## Data for this task

========================================================================

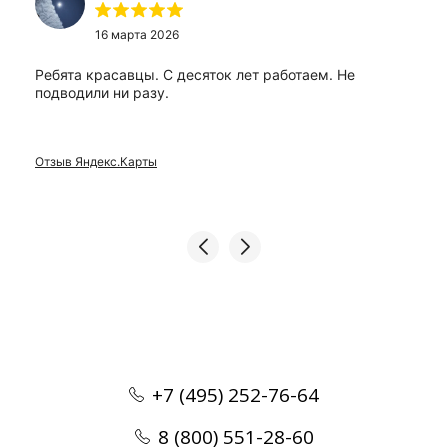
16 марта 2026
Ребята красавцы. С десяток лет работаем. Не
подводили ни разу.
Отзыв Яндекс.Карты
+7 (495) 252-76-64
8 (800) 551-28-60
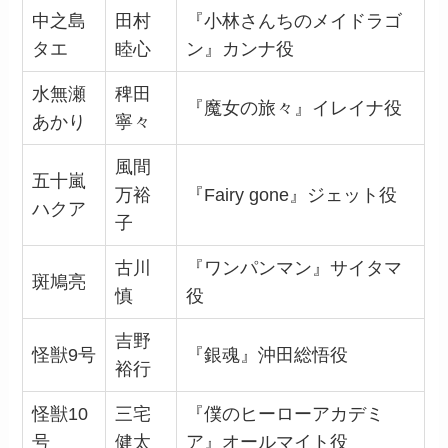
中之島
田村
『小林さんちのメイドラゴ
タエ
睦心
ン』カンナ役
水無瀬
稗田
『魔女の旅々』イレイナ役
あかり
寧々
風間
五十嵐
万裕
『Fairy gone』ジェット役
ハクア
子
古川
『ワンパンマン』サイタマ
斑鳩亮
慎
役
吉野
怪獣9号
『銀魂』沖田総悟役
裕行
怪獣10
三宅
『僕のヒーローアカデミ
号
健太
ア』オールマイト役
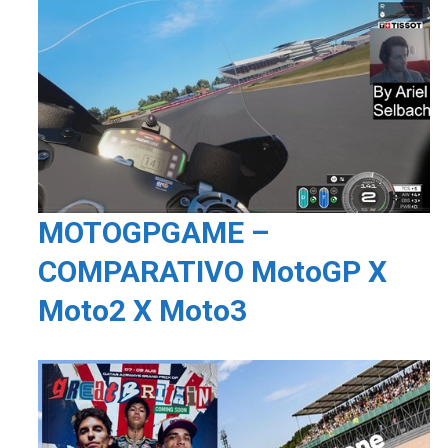
MOTOGPGAME –
COMPARATIVO MotoGP X
Moto2 X Moto3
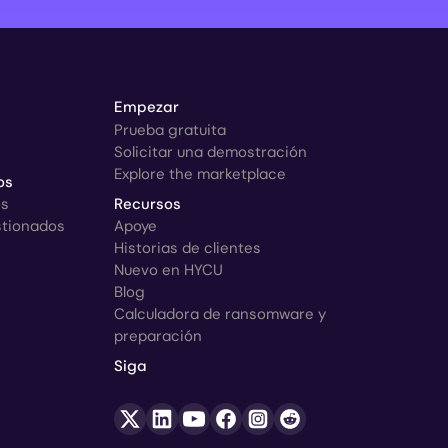
Empezar
Prueba gratuita
Solicitar una demostración
Explore the marketplace
os
os
Recursos
stionados
Apoye
Historias de clientes
Nuevo en HYCU
Blog
Calculadora de ransomware y
preparación
Siga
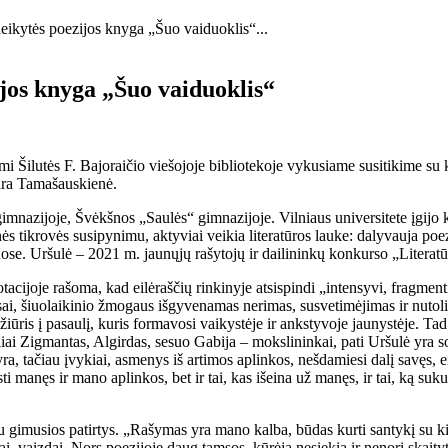
leikytės poezijos knyga „Šuo vaiduoklis“...
ijos knyga „Šuo vaiduoklis“
mi Šilutės F. Bajoraičio viešojoje bibliotekoje vykusiame susitikime su 
ndra Tamašauskienė.
nazijoje, Švėkšnos „Saulės“ gimnazijoje. Vilniaus universitete įgijo kl
nės tikrovės susipynimu, aktyviai veikia literatūros lauke: dalyvauja poez
ose. Uršulė – 2021 m. jaunųjų rašytojų ir dailininkų konkurso „Literatūr
cijoje rašoma, kad eilėraščių rinkinyje atsispindi „intensyvi, fragmentiš
, šiuolaikinio žmogaus išgyvenamas nerimas, susvetimėjimas ir nutolimas
, požiūris į pasaulį, kuris formavosi vaikystėje ir ankstyvoje jaunystėje
ai Zigmantas, Algirdas, sesuo Gabija – mokslininkai, pati Uršulė yra so
yra, tačiau įvykiai, asmenys iš artimos aplinkos, nešdamiesi dalį savęs, 
 manęs ir mano aplinkos, bet ir tai, kas išeina už manęs, ir tai, ką sukur
u gimusios patirtys. „Rašymas yra mano kalba, būdas kurti santykį su kit
ai, vaizdai. Nors poezijoje daug tamsos, kūrėja nesiekia ir nenori skaity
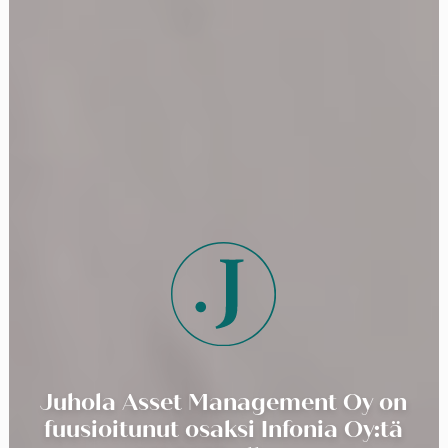
Juhola Asset Management Oy on
fuusioitunut osaksi Infonia Oy:tä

========================================================================

## Your goal
Output nothing except an exact copy of the records above, with the images left out.

## Output for this exercise
16 марта 2026
Ребята красавцы. С десяток лет работаем. Не
подводили ни разу.
Отзыв Яндекс.Карты
+7 (495) 252-76-64
8 (800) 551-28-60
中之島
田村
『小林さんちのメイドラゴ
タエ
睦心
ン』カンナ役
水無瀬
稗田
『魔女の旅々』イレイナ役
あかり
寧々
風間
五十嵐
万裕
『Fairy gone』ジェット役
ハクア
子
古川
『ワンパンマン』サイタマ
斑鳩亮
慎
役
吉野
怪獣9号
『銀魂』沖田総悟役
裕行
怪獣10
三宅
『僕のヒーローアカデミ
号
健太
ア』オールマイト役
MOTOGPGAME –
COMPARATIVO MotoGP X
Moto2 X Moto3
Empezar
Prueba gratuita
Solicitar una demostración
Explore the marketplace
os
os
Recursos
stionados
Apoye
Historias de clientes
Nuevo en HYCU
Blog
Calculadora de ransomware y
preparación
Siga
leikytės poezijos knyga „Šuo vaiduoklis“...
ijos knyga „Šuo vaiduoklis“
mi Šilutės F. Bajoraičio viešojoje bibliotekoje vykusiame susitikime su 
ndra Tamašauskienė.
nazijoje, Švėkšnos „Saulės“ gimnazijoje. Vilniaus universitete įgijo kl
nės tikrovės susipynimu, aktyviai veikia literatūros lauke: dalyvauja poez
ose. Uršulė – 2021 m. jaunųjų rašytojų ir dailininkų konkurso „Literatūr
cijoje rašoma, kad eilėraščių rinkinyje atsispindi „intensyvi, fragmentiš
, šiuolaikinio žmogaus išgyvenamas nerimas, susvetimėjimas ir nutolimas
, požiūris į pasaulį, kuris formavosi vaikystėje ir ankstyvoje jaunystėje
ai Zigmantas, Algirdas, sesuo Gabija – mokslininkai, pati Uršulė yra so
yra, tačiau įvykiai, asmenys iš artimos aplinkos, nešdamiesi dalį savęs, 
 manęs ir mano aplinkos, bet ir tai, kas išeina už manęs, ir tai, ką sukur
u gimusios patirtys. „Rašymas yra mano kalba, būdas kurti santykį su kit
ai, vaizdai. Nors poezijoje daug tamsos, kūrėja nesiekia ir nenori skaity
Juhola Asset Management Oy on
fuusioitunut osaksi Infonia Oy:tä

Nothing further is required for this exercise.